화학공학소재연구정보센터
Journal of Physical Chemistry B, Vol.117, No.30, 9034-9041, 2013
Dielectric Relaxation for Studying Molecular Dynamics of Pullulan in Water
We performed an experiment of broadband dielectric relaxation spectroscopy (BDS) to study the molecular dynamics of an aqueous pullulan solution as a function of pullulan concentration. The frequency range of the BDS experiment is 40 Hz to 50 GHz, and the solution temperature is set at T = 25.0 degrees C. Two relaxation processes originating from pullulan and water molecules are obtained in the megahertz and gigahertz regions, respectively. Additionally, the electrode polarization and the contribution of dc conductivity are also observed at lower frequencies. The relaxation process at a frequency higher than 10 GHz is associated with the primary process of water (h-process), and that at 100 MHz is attributed to the local chain motion of pullulan (m-process). Impurities in the aqueous solutions, which are practically disregarded in the analysis of polysaccharide solutions, affect the quality of the relaxation spectrum. Thus, the purification of pullulan sample is carried out by methanol precipitation from aqueous pullulan solution. This iterative purification reduces the contributions of electrode polarization and DC conductivity, which enables the clear observation of the relaxation of the m-process.

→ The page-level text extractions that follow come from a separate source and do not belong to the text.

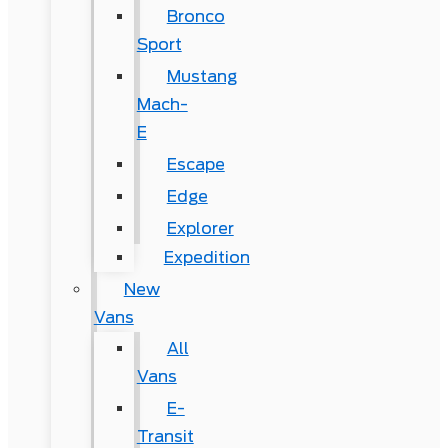
Bronco
Sport
Mustang
Mach-
E
Escape
Edge
Explorer
Expedition
New
Vans
All
Vans
E-
Transit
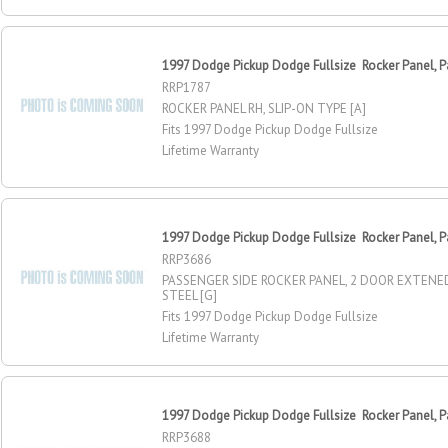
1997 Dodge Pickup Dodge Fullsize Rocker Panel, P
RRP1787
ROCKER PANEL RH, SLIP-ON TYPE [A]
Fits 1997 Dodge Pickup Dodge Fullsize
Lifetime Warranty
1997 Dodge Pickup Dodge Fullsize Rocker Panel, P
RRP3686
PASSENGER SIDE ROCKER PANEL, 2 DOOR EXTENE
STEEL [G]
Fits 1997 Dodge Pickup Dodge Fullsize
Lifetime Warranty
1997 Dodge Pickup Dodge Fullsize Rocker Panel, P
RRP3688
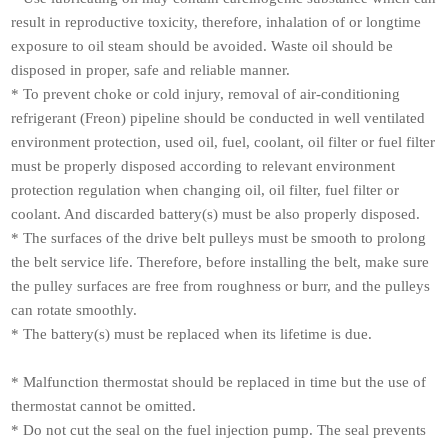
result in reproductive toxicity, therefore, inhalation of or longtime
exposure to oil steam should be avoided. Waste oil should be
disposed in proper, safe and reliable manner.
* To prevent choke or cold injury, removal of air-conditioning
refrigerant (Freon) pipeline should be conducted in well ventilated
environment protection, used oil, fuel, coolant, oil filter or fuel filter
must be properly disposed according to relevant environment
protection regulation when changing oil, oil filter, fuel filter or
coolant. And discarded battery(s) must be also properly disposed.
* The surfaces of the drive belt pulleys must be smooth to prolong
the belt service life. Therefore, before installing the belt, make sure
the pulley surfaces are free from roughness or burr, and the pulleys
can rotate smoothly.
* The battery(s) must be replaced when its lifetime is due.
* Malfunction thermostat should be replaced in time but the use of
thermostat cannot be omitted.
* Do not cut the seal on the fuel injection pump. The seal prevents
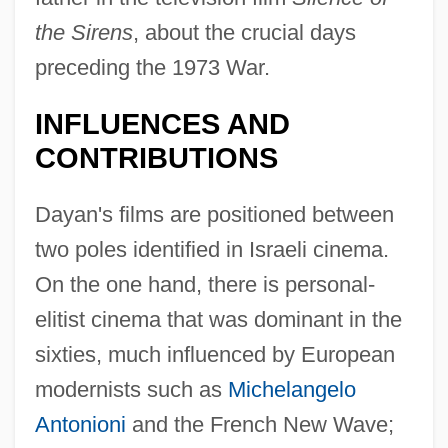
the Sirens
, about the crucial days
preceding the 1973 War.
INFLUENCES AND
CONTRIBUTIONS
Dayan's films are positioned between
two poles identified in Israeli cinema.
On the one hand, there is personal-
elitist cinema that was dominant in the
sixties, much influenced by European
modernists such as
Michelangelo
Antonioni
and the French New Wave;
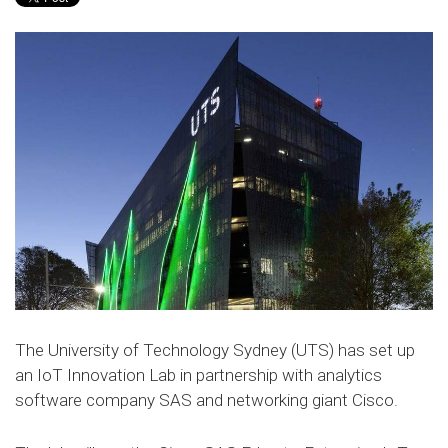
The University of Technology Sydney (UTS) has set up
an IoT Innovation Lab in partnership with analytics
software company SAS and networking giant Cisco.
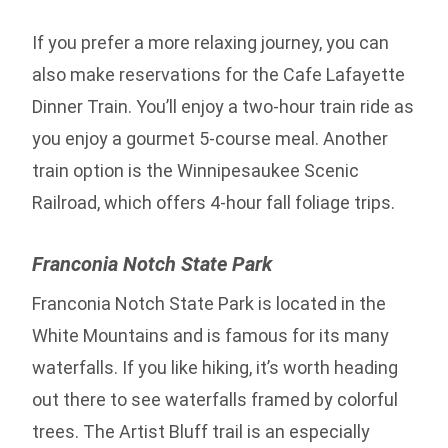
If you prefer a more relaxing journey, you can
also make reservations for the Cafe Lafayette
Dinner Train. You’ll enjoy a two-hour train ride as
you enjoy a gourmet 5-course meal. Another
train option is the Winnipesaukee Scenic
Railroad, which offers 4-hour fall foliage trips.
Franconia Notch State Park
Franconia Notch State Park is located in the
White Mountains and is famous for its many
waterfalls. If you like hiking, it’s worth heading
out there to see waterfalls framed by colorful
trees. The Artist Bluff trail is an especially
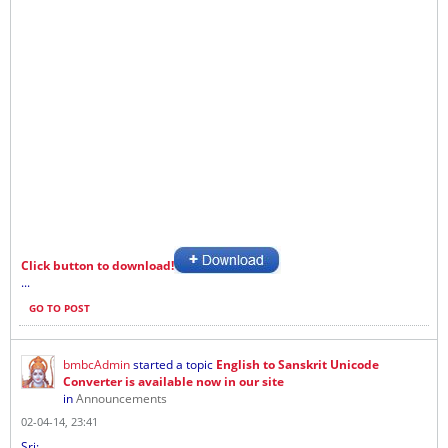
Click button to download!
...
GO TO POST
bmbcAdmin
started a topic
English to Sanskrit Unicode
Converter is available now in our site
in
Announcements
02-04-14, 23:41
Sri:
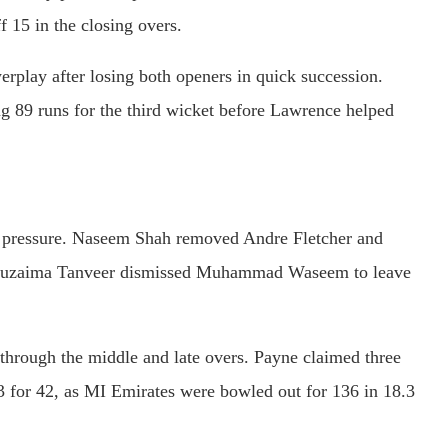
 15 in the closing overs.
erplay after losing both openers in quick succession.
ng 89 runs for the third wicket before Lawrence helped
y pressure. Naseem Shah removed Andre Fletcher and
e Khuzaima Tanveer dismissed Muhammad Waseem to leave
through the middle and late overs. Payne claimed three
f 3 for 42, as MI Emirates were bowled out for 136 in 18.3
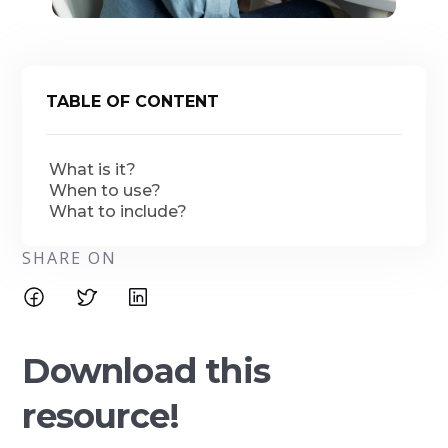
TABLE OF CONTENT
What is it?
When to use?
What to include?
SHARE ON
Download this
resource!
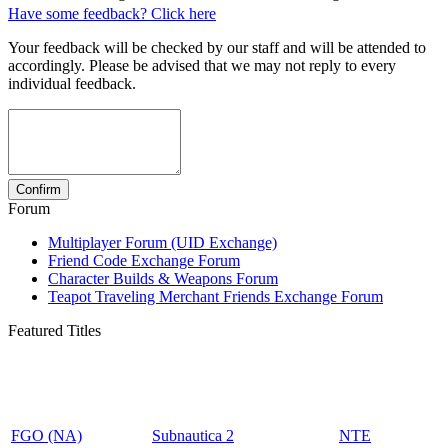
Have some feedback? Click here
Your feedback will be checked by our staff and will be attended to
accordingly. Please be advised that we may not reply to every
individual feedback.
Forum
Multiplayer Forum (UID Exchange)
Friend Code Exchange Forum
Character Builds & Weapons Forum
Teapot Traveling Merchant Friends Exchange Forum
Featured Titles
FGO (NA)
Subnautica 2
NTE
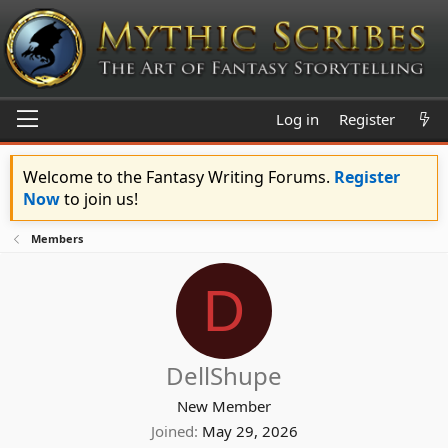
Log in
Register
Welcome to the Fantasy Writing Forums.
Register
Now
to join us!
Members
D
DellShupe
New Member
Joined
May 29, 2026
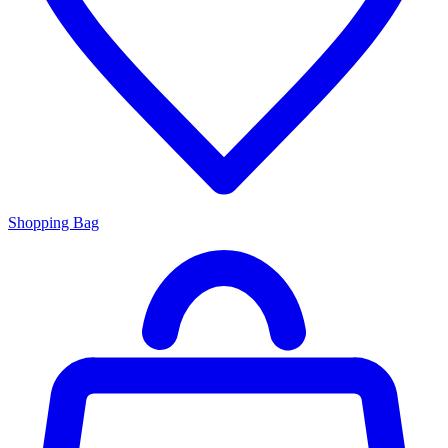
Shopping Bag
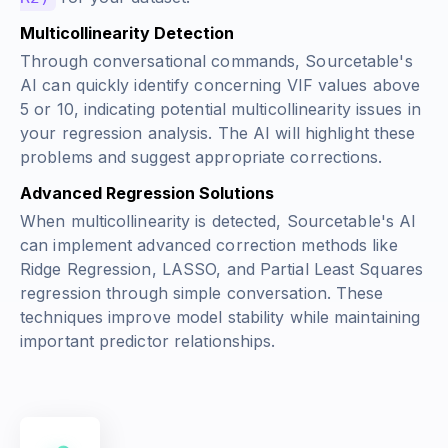
Multicollinearity Detection
Through conversational commands, Sourcetable's
AI can quickly identify concerning VIF values above
5 or 10, indicating potential multicollinearity issues in
your regression analysis. The AI will highlight these
problems and suggest appropriate corrections.
Advanced Regression Solutions
When multicollinearity is detected, Sourcetable's AI
can implement advanced correction methods like
Ridge Regression, LASSO, and Partial Least Squares
regression through simple conversation. These
techniques improve model stability while maintaining
important predictor relationships.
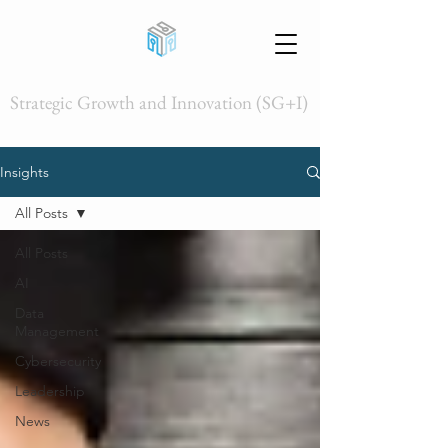
Strategic Growth and Innovation (SG+I)
Insights
All Posts
All Posts
AI
Data
Management
Cybersecurity
Leadership
News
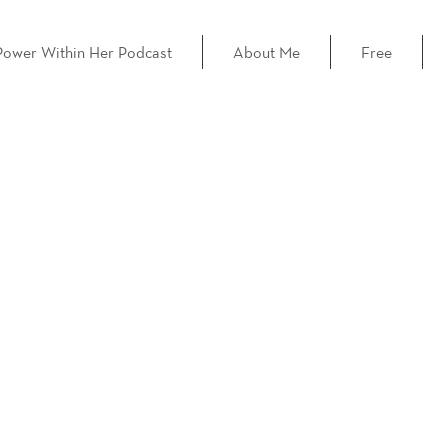
Power Within Her Podcast
About Me
Free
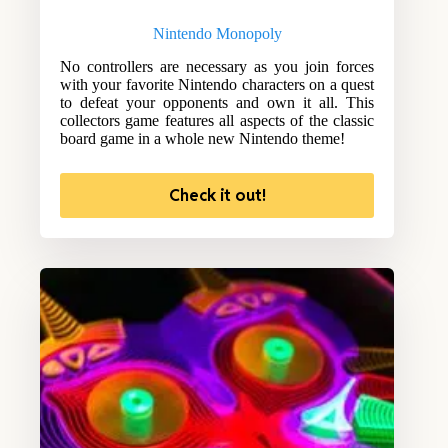
Nintendo Monopoly
No controllers are necessary as you join forces
with your favorite Nintendo characters on a quest
to defeat your opponents and own it all. This
collectors game features all aspects of the classic
board game in a whole new Nintendo theme!
Check it out!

It was found that the relaxation times of the m- and h-processes increase with pullulan concentration. The relaxation strength of the m-process shows increasing behavior with increasing pullulan concentration, whereas the relaxation strength of the h-process decreases with increasing pullulan concentration. It is suggested that the relaxation strength of the m-process is mainly determined by the magnitude of the dipole moment of solvent molecules. The relaxation process of water (h-process) is affected by the interactions of pullulan chains. The interdependence between the h- and m-processes is discussed with respect to the findings of recent dielectric relaxation studies on aqueous polymer solutions.